● **RECORD SET**:

________________________________________

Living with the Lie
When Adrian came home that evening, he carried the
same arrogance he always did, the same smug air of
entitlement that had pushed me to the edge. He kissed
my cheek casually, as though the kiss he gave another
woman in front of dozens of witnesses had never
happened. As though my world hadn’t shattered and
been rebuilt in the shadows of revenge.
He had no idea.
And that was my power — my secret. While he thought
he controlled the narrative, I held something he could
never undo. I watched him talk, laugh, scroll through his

________________________________________

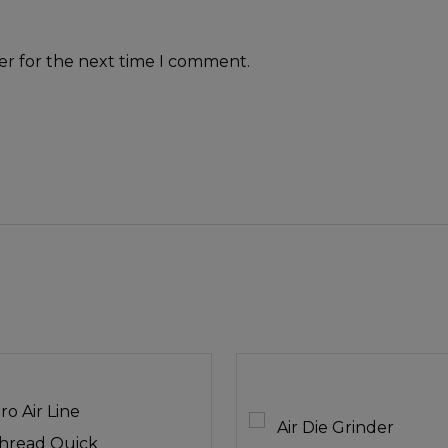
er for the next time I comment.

________________________________________

Give back exactly the lines above starting at the line where "Living with the Lie" appears and ending at the line where "He had no idea." appears, both included, with no other lines.

● **WRITTEN ANSWER**:
Living with the Lie
When Adrian came home that evening, he carried the
same arrogance he always did, the same smug air of
entitlement that had pushed me to the edge. He kissed
my cheek casually, as though the kiss he gave another
woman in front of dozens of witnesses had never
happened. As though my world hadn’t shattered and
been rebuilt in the shadows of revenge.
He had no idea.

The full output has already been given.